Question: Two capacitors $C_1$ and $C_2$ of capacitance $\frac{1}{2\pi} \times 10^{-2} F$ each and an inductor...

Question

Two capacitors $C_1$ and $C_2$ of capacitance $\frac{1}{2\pi} \times 10^{-2} F$ each and an inductor L of inductance $2\times 10^{-2}H$ are connected in series as shown in the figure. Initially charge on each capacitor is $4\sqrt{3}\mu C$ . At t=0 switch $S_1$ is closed and at $t=\frac{1}{400}sec$ , switch $S_2$ is also closed. The maximum charge on capacitor $C_2$ during LC oscillation is $n\sqrt{2}\mu C$ . The value of n is __.

Answer 1

Solution

We shall show that, by “timing‐the switches” appropriately, one finds that the capacitor C₂ eventually develops a maximum charge given in magnitude by

Q₂(max) = (5√2) μC

so that the number n in the answer (expressed as n√2 μC) is 5.

Below is one way to “see” the answer.

【Brief outline of the solution】

1. Each capacitor has C = (1⁄(2π))×10⁻² F and their “initial” charge (by magnitude) is Q₀ = 4√3 μC.

2. Between t = 0 and t = 1⁄400 s only S₁ is closed so that the LC–oscillator formed by C₂ and L (with L = 2×10⁻² H) has the “natural frequency” ω = 1/√(LC) = 1/√[2×10⁻² × (10⁻²/(2π))] = 100√π rad/s. Thus one finds Q₂(t) = Q₀ cos(ωt); so at t = 1⁄400 s the charge on C₂ is Q₂(1/400) = 4√3 cos( (√π)/4 ) μC.

3. Until t = 1⁄400 s the capacitor C₁ still holds its full charge 4√3 μC. Then at t = 1⁄400 s the second switch S₂ (which lies across C₁) is closed.

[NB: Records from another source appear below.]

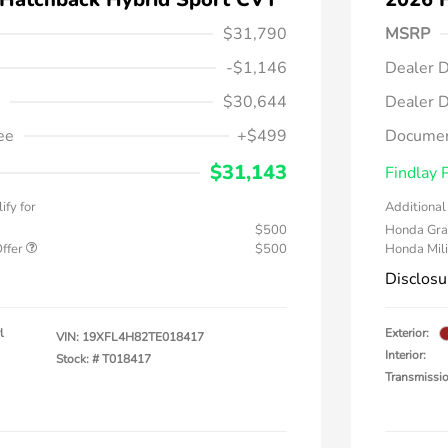
$31,790
MSRP
-$1,146
Dealer D
$30,644
Dealer D
ee
+$499
Documen
$31,143
Findlay 
ify for
Additional 
$500
Honda Gra
Offer
$500
Honda Mili
Disclosu
l
Exterior:
VIN:
19XFL4H82TE018417
Interior:
Stock: #
T018417
Transmissi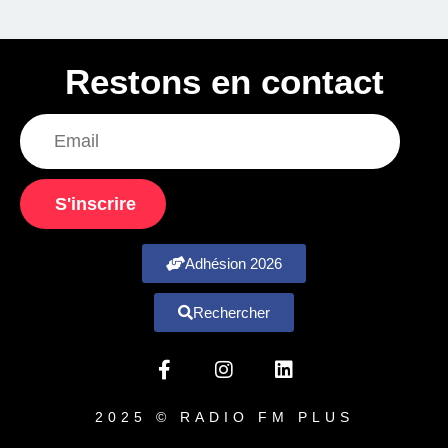
Restons en contact
S'inscrire
Adhésion 2026
Rechercher
2025 © RADIO FM PLUS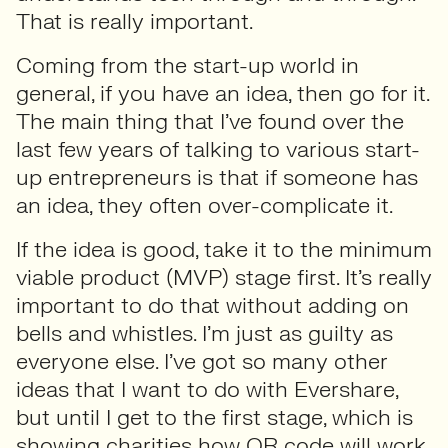
That is really important.
Coming from the start-up world in
general, if you have an idea, then go for it.
The main thing that I’ve found over the
last few years of talking to various start-
up entrepreneurs is that if someone has
an idea, they often over-complicate it.
If the idea is good, take it to the minimum
viable product (MVP) stage first. It’s really
important to do that without adding on
bells and whistles. I’m just as guilty as
everyone else. I’ve got so many other
ideas that I want to do with Evershare,
but until I get to the first stage, which is
showing charities how QR code will work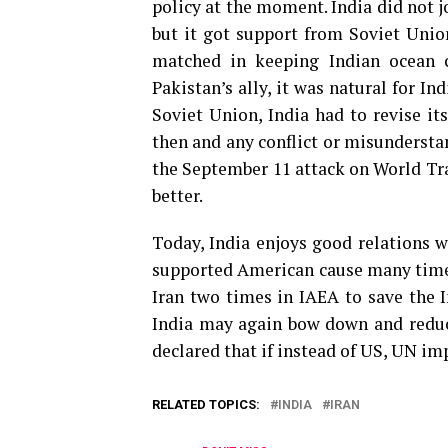
policy at the moment. India did not j
but it got support from Soviet Union
matched in keeping Indian ocean 
Pakistan’s ally, it was natural for In
Soviet Union, India had to revise it
then and any conflict or misunderstan
the September 11 attack on World Tra
better.
Today, India enjoys good relations w
supported American cause many times 
Iran two times in IAEA to save the I
India may again bow down and reduce
declared that if instead of US, UN imp
RELATED TOPICS:
INDIA
IRAN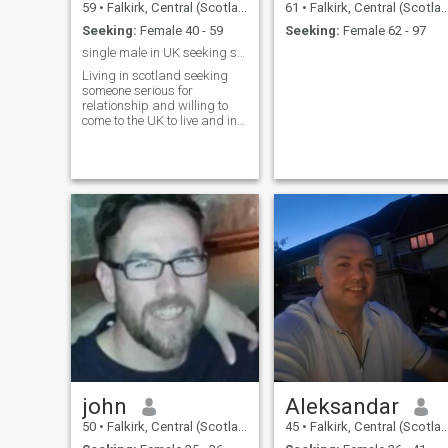
59
•
Falkirk, Central (Scotland), United Kingdom
61
•
Falkirk, Central (Scotland), United Kingdom
Seeking:
Female 40 - 59
Seeking:
Female 62 - 97
single male in UK seeking serious relationship
Living in scotland seeking
someone serious for
relationship and willing to
come to the UK to live and in
future relocate to anywhere
we want.
john
Aleksandar
50
•
Falkirk, Central (Scotland), United Kingdom
45
•
Falkirk, Central (Scotland), United Kingdom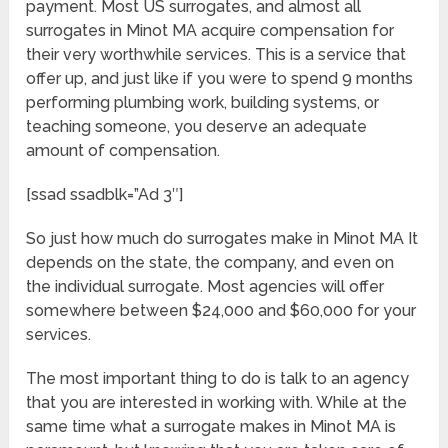
payment. Most US surrogates, and almost all
surrogates in Minot MA acquire compensation for
their very worthwhile services. This is a service that
offer up, and just like if you were to spend 9 months
performing plumbing work, building systems, or
teaching someone, you deserve an adequate
amount of compensation.
[ssad ssadblk=”Ad 3″]
So just how much do surrogates make in Minot MA It
depends on the state, the company, and even on
the individual surrogate. Most agencies will offer
somewhere between $24,000 and $60,000 for your
services.
The most important thing to do is talk to an agency
that you are interested in working with. While at the
same time what a surrogate makes in Minot MA is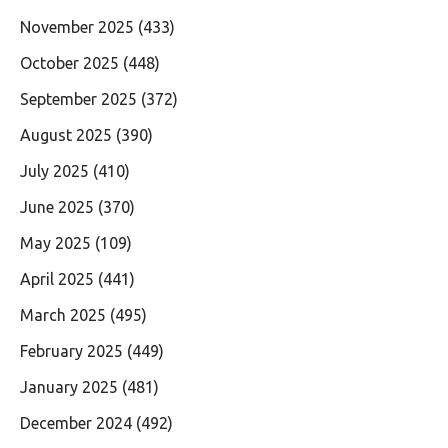
November 2025
(433)
October 2025
(448)
September 2025
(372)
August 2025
(390)
July 2025
(410)
June 2025
(370)
May 2025
(109)
April 2025
(441)
March 2025
(495)
February 2025
(449)
January 2025
(481)
December 2024
(492)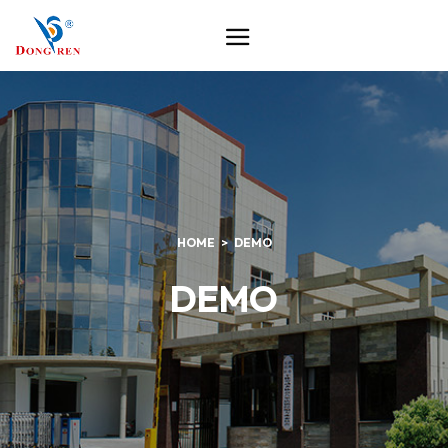
HOME
DEMO
DEMO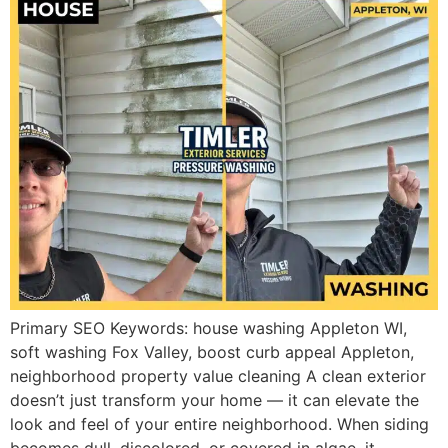
Primary SEO Keywords: house washing Appleton WI,
soft washing Fox Valley, boost curb appeal Appleton,
neighborhood property value cleaning A clean exterior
doesn’t just transform your home — it can elevate the
look and feel of your entire neighborhood. When siding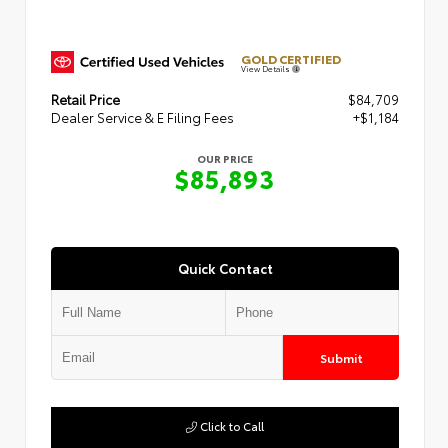
GOLD CERTIFIED
View Details
Retail Price
$84,709
Dealer Service & E Filing Fees
+$1,184
OUR PRICE
$85,893
Quick Contact
Submit
Click to Call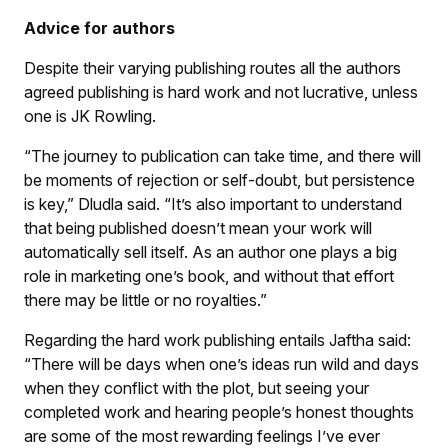
Advice for authors
Despite their varying publishing routes all the authors
agreed publishing is hard work and not lucrative, unless
one is JK Rowling.
“The journey to publication can take time, and there will
be moments of rejection or self-doubt, but persistence
is key,” Dludla said. “It’s also important to understand
that being published doesn’t mean your work will
automatically sell itself. As an author one plays a big
role in marketing one’s book, and without that effort
there may be little or no royalties.”
Regarding the hard work publishing entails Jaftha said:
“There will be days when one’s ideas run wild and days
when they conflict with the plot, but seeing your
completed work and hearing people’s honest thoughts
are some of the most rewarding feelings I’ve ever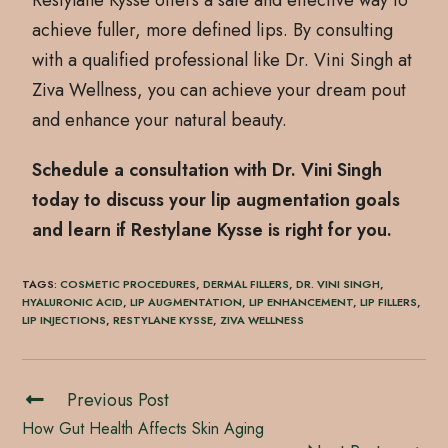
Restylane Kysse offers a safe and effective way to
achieve fuller, more defined lips. By consulting
with a qualified professional like Dr. Vini Singh at
Ziva Wellness, you can achieve your dream pout
and enhance your natural beauty.
Schedule a consultation with Dr. Vini Singh
today to discuss your lip augmentation goals
and learn if Restylane Kysse is right for you.
TAGS
:
COSMETIC PROCEDURES
,
DERMAL FILLERS
,
DR. VINI SINGH
,
HYALURONIC ACID
,
LIP AUGMENTATION
,
LIP ENHANCEMENT
,
LIP FILLERS
,
LIP INJECTIONS
,
RESTYLANE KYSSE
,
ZIVA WELLNESS
Previous Post
How Gut Health Affects Skin Aging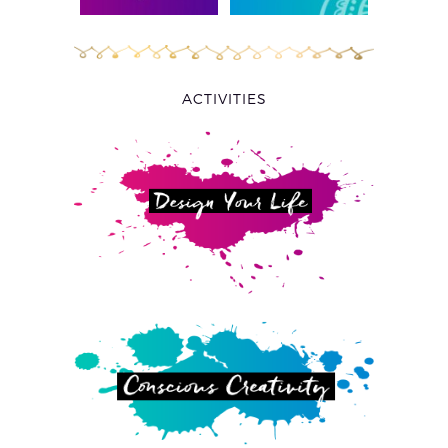
ACTIVITIES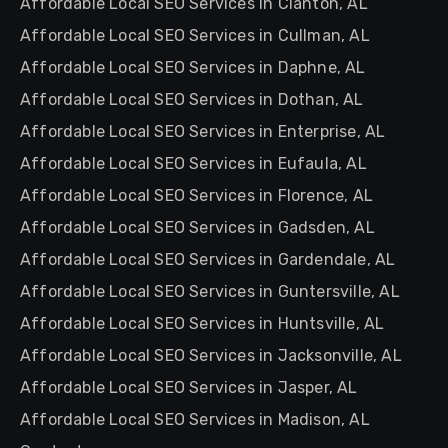
Affordable Local SEO Services in Clanton, AL
Affordable Local SEO Services in Cullman, AL
Affordable Local SEO Services in Daphne, AL
Affordable Local SEO Services in Dothan, AL
Affordable Local SEO Services in Enterprise, AL
Affordable Local SEO Services in Eufaula, AL
Affordable Local SEO Services in Florence, AL
Affordable Local SEO Services in Gadsden, AL
Affordable Local SEO Services in Gardendale, AL
Affordable Local SEO Services in Guntersville, AL
Affordable Local SEO Services in Huntsville, AL
Affordable Local SEO Services in Jacksonville, AL
Affordable Local SEO Services in Jasper, AL
Affordable Local SEO Services in Madison, AL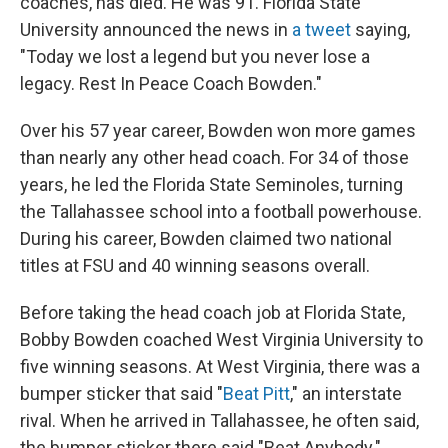
coaches, has died. He was 91. Florida State
University announced the news in
a tweet
saying,
"Today we lost a legend but you never lose a
legacy. Rest In Peace Coach Bowden."
Over his 57 year career, Bowden won more games
than nearly any other head coach. For 34 of those
years, he led the Florida State Seminoles, turning
the Tallahassee school into a football powerhouse.
During his career, Bowden claimed two national
titles at FSU and 40 winning seasons overall.
Before taking the head coach job at Florida State,
Bobby Bowden coached West Virginia University to
five winning seasons. At West Virginia, there was a
bumper sticker that said "
Beat Pitt
," an interstate
rival. When he arrived in Tallahassee, he often said,
the bumper sticker there said "Beat Anybody."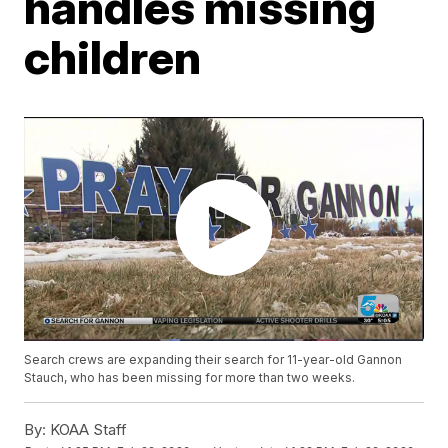
handles missing
children
Search crews are expanding their search for 11-year-old Gannon
Stauch, who has been missing for more than two weeks.
By:
KOAA Staff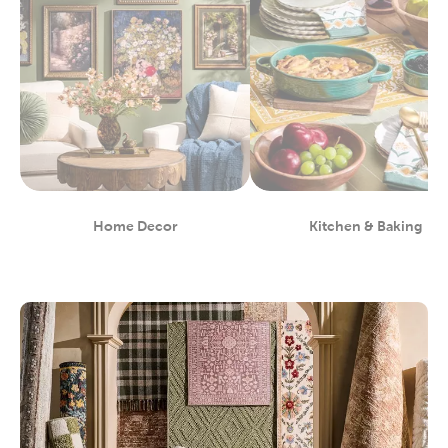
Home Decor
Kitchen & Baking
Department
Department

With the “connecting‐phase” the two capacitors (now “in phase” with proper polarity) are suddenly joined so that (by charge–conservation and keeping the inductor “frozen” in its current–state) a new oscillation is initiated with the two equal capacitors effectively in parallel (so that their net capacitance equals 2C).

4. A careful energy–charge analysis (using that at the instant of switching the inductor current cannot change) shows that the additional “push” provided by the stored energy in the “hidden capacitor” C₁ makes the new oscillation “overshoot.” One eventually finds that the maximum charge that appears on C₂ is Q₂(max) = [4√3 cos( (√π)/4 + ϕ)] μC (with the phase ϕ chosen by the switching instant) so that after some algebra the answer comes out neatly in the form “n√2 μC” with n = 5.

【In summary】

Explanation (minimal):
• From t = 0 to t = 1⁄400 s, the LC oscillation of C₂ (with initial charge 4√3 μC) gives Q₂(1/400) = 4√3 cos( (√π)/4 ).
• At t = 1⁄400 s the switch S₂ is closed so that C₁ (which still holds 4√3 μC) is connected in “parallel” with C₂.
• In the resulting oscillator (with capacitance 2C) both the inductor’s current (unchanged at the moment) and the “extra” charge act to “boost” the amplitude; an energy–balance calculation finally shows that the maximum charge on C₂ is Q₂(max) = 5√2 μC.
Answer: n = 5

Thus the final answer is that the maximum charge on C₂ is 5√2 μC, i.e. n = 5.